Weaker Canadian, Australian and U.S. Dollars

January 23, 2014

The U.S. dollar rose overnight by 1.0% against the Aussie currency and 0.6% versus the loonie but is down 0.9% relative to the Swiss franc, 0.3% against the yen and euro and 0.1 vis-a-vis sterling.  The kiwi dipped 0.1%, and the yuan is steady.

Preliminary euro area purchasing manager January survey results are somewhat better than forecast and consistent with continuing economic recovery from a low base at the start of 2014.

Share prices in the Pacific Rim fell 1.5% in Hong Kong, 1.2% in South Korea, 1.1% in Australia and Singapore, 0.8% in New Zealand and Japan, and 0.5% in China.  The British Ftse and German Dax are down by 0.7% and 0.2%, while equities in Italy and Spain have risen by 0.5% and 0.3% in contrast.  The Paris Cac is steady.

Ten-year yields on British gilts, Japanese JGBs and German bunds have fallen by four, two and one basis points.
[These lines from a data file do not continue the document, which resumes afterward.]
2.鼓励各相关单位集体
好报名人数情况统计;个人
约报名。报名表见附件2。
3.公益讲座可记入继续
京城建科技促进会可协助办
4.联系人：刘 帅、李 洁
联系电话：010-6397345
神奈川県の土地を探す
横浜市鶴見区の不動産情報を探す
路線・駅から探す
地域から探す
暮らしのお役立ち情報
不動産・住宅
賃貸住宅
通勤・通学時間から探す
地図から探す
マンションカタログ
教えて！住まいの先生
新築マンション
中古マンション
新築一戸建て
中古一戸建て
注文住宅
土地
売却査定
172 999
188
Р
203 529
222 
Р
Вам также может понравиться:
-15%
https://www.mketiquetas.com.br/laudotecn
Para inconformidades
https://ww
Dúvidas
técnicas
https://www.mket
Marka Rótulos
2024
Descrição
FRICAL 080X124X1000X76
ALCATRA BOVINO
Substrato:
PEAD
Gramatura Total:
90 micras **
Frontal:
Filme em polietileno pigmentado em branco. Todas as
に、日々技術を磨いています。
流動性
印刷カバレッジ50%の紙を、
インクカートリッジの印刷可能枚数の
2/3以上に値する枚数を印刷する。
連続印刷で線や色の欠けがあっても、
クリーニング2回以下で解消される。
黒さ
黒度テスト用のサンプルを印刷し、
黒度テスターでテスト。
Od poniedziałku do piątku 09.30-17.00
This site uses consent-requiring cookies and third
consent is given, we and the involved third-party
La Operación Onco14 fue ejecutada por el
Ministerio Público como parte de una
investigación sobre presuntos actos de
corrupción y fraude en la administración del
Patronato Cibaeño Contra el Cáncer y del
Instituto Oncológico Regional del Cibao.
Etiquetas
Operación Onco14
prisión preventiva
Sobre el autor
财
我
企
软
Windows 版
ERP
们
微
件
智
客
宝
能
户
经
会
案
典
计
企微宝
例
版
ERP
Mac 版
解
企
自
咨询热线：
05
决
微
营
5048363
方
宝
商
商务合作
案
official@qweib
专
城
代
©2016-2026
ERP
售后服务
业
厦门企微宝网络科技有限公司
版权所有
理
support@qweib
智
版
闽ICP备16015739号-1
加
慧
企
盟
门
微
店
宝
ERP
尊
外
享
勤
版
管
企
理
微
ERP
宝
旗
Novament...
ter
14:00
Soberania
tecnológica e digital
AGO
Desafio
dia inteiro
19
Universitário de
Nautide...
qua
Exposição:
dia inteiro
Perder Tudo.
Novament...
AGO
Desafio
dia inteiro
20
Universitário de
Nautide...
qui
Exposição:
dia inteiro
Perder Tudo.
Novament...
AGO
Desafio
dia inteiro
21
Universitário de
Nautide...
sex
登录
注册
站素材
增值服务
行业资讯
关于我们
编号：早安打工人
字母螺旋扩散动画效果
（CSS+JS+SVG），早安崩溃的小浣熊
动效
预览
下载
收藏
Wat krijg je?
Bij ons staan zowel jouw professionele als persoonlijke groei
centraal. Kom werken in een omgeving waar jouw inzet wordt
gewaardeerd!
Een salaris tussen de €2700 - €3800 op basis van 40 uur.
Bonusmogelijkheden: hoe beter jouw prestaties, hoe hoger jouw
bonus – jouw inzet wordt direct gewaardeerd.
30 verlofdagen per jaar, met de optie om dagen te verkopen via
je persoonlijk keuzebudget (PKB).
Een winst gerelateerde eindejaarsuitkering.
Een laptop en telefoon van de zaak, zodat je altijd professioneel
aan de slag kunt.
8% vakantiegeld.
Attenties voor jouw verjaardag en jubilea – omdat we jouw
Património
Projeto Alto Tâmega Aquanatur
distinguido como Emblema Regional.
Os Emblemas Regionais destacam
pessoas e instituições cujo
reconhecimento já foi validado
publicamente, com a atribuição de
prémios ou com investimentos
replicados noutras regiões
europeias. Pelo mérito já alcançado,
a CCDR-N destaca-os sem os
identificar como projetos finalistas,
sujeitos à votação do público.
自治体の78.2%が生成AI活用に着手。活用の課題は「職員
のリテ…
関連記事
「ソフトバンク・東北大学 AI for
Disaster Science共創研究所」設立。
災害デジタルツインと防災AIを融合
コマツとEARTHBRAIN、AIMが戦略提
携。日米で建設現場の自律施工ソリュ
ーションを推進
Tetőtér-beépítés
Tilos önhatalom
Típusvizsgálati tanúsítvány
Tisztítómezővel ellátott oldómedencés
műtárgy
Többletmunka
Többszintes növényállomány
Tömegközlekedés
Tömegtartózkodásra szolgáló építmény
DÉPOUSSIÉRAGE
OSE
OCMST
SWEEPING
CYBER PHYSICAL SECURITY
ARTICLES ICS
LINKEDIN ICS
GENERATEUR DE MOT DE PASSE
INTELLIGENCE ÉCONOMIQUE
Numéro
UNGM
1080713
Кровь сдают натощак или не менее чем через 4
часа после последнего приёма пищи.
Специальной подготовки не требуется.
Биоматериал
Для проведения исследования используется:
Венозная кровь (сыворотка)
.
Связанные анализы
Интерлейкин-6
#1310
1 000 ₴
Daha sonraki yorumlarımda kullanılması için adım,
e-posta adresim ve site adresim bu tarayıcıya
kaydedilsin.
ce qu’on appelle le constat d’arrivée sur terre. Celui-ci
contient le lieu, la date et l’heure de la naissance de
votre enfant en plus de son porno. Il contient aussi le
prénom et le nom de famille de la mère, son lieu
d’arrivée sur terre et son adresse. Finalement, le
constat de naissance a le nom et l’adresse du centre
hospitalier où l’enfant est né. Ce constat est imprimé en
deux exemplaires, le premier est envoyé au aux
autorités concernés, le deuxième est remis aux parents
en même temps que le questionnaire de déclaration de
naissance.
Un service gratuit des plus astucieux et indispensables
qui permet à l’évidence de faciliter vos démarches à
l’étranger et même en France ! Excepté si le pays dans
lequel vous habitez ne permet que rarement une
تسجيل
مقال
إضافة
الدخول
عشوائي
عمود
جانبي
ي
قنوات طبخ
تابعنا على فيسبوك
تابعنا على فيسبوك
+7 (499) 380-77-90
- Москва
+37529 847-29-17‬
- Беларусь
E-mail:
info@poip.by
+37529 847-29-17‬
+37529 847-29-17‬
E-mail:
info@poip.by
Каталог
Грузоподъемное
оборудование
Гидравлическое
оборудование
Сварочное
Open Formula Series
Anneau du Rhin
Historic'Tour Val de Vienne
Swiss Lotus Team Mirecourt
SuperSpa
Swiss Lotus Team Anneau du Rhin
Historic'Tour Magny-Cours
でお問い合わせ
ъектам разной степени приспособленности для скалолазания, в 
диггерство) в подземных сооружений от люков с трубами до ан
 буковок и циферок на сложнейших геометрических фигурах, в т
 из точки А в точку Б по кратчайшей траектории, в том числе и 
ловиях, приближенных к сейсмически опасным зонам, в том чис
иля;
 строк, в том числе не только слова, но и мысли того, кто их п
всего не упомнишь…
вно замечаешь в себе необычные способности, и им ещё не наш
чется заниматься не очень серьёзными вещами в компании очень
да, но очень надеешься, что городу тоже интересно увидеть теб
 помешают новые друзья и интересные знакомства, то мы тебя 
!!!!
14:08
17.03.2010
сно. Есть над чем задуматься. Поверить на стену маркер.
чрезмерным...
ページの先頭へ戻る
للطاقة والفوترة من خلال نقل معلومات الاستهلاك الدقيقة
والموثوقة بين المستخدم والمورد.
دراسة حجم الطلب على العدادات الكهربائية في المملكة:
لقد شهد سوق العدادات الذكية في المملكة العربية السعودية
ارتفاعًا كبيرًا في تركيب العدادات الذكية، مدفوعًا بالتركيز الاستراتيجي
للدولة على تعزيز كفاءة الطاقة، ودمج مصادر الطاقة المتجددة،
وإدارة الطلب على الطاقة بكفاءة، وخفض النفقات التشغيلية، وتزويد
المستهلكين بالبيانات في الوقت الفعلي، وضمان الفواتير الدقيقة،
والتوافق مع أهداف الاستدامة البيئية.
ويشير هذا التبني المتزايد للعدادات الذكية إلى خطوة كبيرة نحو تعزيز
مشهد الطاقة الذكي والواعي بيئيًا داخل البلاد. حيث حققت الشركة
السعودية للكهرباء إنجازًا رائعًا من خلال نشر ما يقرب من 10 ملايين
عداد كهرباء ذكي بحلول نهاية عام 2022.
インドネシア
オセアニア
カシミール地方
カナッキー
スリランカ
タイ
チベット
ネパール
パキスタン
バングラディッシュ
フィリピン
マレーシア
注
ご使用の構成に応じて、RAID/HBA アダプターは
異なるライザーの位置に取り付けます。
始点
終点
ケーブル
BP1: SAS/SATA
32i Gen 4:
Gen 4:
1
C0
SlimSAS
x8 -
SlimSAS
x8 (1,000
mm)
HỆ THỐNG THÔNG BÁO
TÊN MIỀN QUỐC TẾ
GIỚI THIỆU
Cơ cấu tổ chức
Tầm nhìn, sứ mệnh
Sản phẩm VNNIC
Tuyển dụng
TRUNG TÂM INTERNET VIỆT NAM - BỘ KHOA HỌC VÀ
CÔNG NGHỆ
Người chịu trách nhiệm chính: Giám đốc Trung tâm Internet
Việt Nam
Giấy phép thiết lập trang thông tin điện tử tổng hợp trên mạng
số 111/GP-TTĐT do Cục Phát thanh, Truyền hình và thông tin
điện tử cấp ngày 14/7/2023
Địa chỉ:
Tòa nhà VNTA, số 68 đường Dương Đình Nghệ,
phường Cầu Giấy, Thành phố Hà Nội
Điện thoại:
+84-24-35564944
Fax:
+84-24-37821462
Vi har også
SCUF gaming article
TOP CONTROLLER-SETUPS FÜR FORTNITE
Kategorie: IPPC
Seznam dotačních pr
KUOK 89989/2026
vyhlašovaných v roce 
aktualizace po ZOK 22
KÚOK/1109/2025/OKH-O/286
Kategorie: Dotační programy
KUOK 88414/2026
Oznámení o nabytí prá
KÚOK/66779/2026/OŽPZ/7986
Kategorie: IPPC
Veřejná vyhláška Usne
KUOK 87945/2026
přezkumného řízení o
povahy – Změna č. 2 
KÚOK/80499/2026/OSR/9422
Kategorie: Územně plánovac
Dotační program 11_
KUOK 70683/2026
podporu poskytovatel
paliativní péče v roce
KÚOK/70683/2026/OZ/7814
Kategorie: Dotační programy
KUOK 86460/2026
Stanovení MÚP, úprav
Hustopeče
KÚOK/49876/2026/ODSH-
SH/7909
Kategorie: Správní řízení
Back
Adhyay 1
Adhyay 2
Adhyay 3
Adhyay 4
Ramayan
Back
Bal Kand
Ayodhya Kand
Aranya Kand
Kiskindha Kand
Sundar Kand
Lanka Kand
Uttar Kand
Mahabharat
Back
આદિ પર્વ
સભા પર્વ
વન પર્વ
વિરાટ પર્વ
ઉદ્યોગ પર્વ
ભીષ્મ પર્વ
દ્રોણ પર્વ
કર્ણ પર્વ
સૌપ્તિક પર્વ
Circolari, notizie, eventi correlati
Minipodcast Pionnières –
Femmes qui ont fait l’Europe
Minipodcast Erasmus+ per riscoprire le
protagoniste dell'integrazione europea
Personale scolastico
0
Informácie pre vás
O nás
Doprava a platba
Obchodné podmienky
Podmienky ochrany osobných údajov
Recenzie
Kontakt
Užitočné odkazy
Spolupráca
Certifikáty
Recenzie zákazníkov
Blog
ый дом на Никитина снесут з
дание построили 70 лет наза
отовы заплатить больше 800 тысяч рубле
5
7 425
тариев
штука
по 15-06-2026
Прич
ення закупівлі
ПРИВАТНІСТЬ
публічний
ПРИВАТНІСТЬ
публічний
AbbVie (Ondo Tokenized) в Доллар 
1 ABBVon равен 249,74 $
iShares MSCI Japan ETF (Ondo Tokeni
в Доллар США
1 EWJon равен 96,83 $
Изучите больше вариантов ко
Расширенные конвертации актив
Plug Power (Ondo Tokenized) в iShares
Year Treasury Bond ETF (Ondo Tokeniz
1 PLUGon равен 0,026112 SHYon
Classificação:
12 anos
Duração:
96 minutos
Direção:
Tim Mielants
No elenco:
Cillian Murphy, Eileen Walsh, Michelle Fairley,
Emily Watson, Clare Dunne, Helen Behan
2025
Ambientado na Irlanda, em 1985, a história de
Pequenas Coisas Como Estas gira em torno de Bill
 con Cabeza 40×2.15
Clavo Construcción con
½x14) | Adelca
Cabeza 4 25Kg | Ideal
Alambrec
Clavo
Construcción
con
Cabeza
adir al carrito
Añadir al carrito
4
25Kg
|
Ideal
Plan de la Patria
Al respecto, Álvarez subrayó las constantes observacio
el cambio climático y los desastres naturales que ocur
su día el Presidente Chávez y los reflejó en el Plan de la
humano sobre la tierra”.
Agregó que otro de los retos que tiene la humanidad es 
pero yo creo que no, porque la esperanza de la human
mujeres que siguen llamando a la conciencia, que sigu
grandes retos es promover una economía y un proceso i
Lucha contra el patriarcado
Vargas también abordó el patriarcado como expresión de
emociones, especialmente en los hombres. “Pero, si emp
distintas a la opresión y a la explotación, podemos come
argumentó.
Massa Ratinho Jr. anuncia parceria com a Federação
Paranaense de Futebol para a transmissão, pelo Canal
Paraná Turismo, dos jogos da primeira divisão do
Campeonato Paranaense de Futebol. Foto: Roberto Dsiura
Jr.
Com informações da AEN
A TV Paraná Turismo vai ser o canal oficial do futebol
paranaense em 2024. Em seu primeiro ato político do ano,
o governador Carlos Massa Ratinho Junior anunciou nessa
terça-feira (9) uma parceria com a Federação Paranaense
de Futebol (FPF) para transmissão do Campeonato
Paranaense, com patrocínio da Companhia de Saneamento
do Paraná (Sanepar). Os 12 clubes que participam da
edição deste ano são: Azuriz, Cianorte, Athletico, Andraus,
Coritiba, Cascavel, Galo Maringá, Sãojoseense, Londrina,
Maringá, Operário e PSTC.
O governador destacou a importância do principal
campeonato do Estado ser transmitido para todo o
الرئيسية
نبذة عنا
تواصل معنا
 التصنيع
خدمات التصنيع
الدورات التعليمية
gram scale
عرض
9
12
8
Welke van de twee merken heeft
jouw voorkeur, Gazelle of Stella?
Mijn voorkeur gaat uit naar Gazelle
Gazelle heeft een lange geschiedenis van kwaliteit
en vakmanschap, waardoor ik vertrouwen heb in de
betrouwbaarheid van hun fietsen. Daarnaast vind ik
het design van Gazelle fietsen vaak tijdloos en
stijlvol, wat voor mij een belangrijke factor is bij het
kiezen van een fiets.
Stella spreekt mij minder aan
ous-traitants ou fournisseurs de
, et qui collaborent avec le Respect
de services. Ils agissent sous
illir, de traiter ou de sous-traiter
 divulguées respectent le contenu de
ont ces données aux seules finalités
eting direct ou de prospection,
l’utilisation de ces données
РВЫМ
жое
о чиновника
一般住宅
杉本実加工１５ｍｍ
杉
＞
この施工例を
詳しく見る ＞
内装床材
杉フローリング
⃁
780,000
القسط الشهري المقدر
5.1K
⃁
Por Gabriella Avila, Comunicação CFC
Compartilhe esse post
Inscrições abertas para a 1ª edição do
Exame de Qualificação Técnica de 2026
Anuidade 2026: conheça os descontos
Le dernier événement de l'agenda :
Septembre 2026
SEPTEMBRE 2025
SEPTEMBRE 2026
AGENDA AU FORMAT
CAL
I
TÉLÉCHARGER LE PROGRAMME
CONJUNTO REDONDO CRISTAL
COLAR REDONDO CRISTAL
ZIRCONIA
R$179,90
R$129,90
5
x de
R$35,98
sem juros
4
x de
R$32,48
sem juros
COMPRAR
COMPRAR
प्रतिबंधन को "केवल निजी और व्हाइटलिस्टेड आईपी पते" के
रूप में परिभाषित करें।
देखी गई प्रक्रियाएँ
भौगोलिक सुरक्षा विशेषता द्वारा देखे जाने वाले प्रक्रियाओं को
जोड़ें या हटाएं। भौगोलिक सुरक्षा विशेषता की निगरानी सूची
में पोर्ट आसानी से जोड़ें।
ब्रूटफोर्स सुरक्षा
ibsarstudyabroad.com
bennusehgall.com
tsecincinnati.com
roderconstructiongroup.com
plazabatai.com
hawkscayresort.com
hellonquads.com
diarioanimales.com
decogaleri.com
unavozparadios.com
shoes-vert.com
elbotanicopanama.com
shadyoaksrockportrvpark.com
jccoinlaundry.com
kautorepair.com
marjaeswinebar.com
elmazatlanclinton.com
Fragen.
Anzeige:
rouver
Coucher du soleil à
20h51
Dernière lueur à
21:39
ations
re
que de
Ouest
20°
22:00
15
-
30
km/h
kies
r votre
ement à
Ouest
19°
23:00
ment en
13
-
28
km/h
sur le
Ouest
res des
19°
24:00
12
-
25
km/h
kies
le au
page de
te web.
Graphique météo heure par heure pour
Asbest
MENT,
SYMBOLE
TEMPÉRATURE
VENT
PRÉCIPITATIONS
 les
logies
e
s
The price of gold ($1,245.80 per ounce) advanced 0.6%, while WTI crude oil edged up 0.1% overnight to $96.81 per barrel.

Euroland’s composite purchasing managers index advanced 1.1 points to a 31-month high of 53.2 in January.  If that kind of acceleration holds up in February-March, real GDP growth of 0.4-0.5% is to be expected led by a 0.6-0.7% gain in Germany whose composite PMI climbed 1.9 points to a 31-month high of 55.9 in January.  The Ezone manufacturing and service-sector PMIs, according to these preliminary findings, were at 32-month and 4-month highs of 53.9 and 51.9.  Germany’s manufacturing and service PMIs printed up two points at 56.3, a 32-month peak, and 53.6, a 2-month high.

France remains Euroland’s sick economy with sub-50 January PMI readings of 48.5 on the composite index, 48.8 in manufacturing, and 48.6 in services.  Profit margins in France were squeezed further in January.  Nonetheless, the PMI scores constituted 3-month highs.

The HSBC-compiled preliminary Chinese purchasing managers index fell by 0.9 points to to a six-month low and sub-50 score of 49.6.  Forecasters were predicting a reading of 50.3.  Orders, like the overall score, swung from above to below 50, but production stayed in the black with a 51.3 reading.  China’s indices of leading and coincident economic indicators climbed 0.4% and 0.7% in December, the Conference Board reported.

Manufacturing sentiment in France according to INSEE remained at 100 in December.

Germany’s index of leading economic indicators went up 0.6% in November and was accompanied by a 0.3% rise in the index of coincident economic indicators.  Both gains were stronger than those in October.  But German construction orders sank 8.3% between November 2012 and November 2013.

The Confederation of British Industries reported a surprise 20-point drop in the distributive trades index to a +14 reading in January.

South Korean real GDP last quarter advanced by 0.9% from 3Q and by 3.9% on year after a 3.3% gain between 3Q12 and 3Q13.

Expected Australian inflation edged up 0.2 percentage points to 2.3% this month.  New Zealand’s business PMI slid 0.3 points to a still buoyant 56.4 in January.  New Zealand consumer confidence posted a strong gain this month.

Japanese stock and bond transactions generated a 192 billion net capital inflow last week versus a JPY 367 billion outflow in the prior week.

CPI inflation in Singapore decelerated to 1.5% in December from 2.6% in November.  There was a month-on-month price drop of 0.3%.

Unemployment in Spain hovered at an elevated 26% last quarter.  Sweden had a jobless rate of 8.0% in December, 0.5 percentage points less than in the Netherlands.  Danish consumer confidence improved 3.4 points to a reading of 6.3 this month.

The United States, which had been quiet data-wise on the first three days of this week, today releases existing home sales, the FHFA house price index, the index of leading economic indicators, the K.C. Fed manufacturing index, Markit Economics’ manufacturing PMI, the Chicago Fed National Activity Index, and weekly jobless insurance claims.  The preliminary estimate of Ezone consumer confidence and Canada’s retail sales figures also get released today.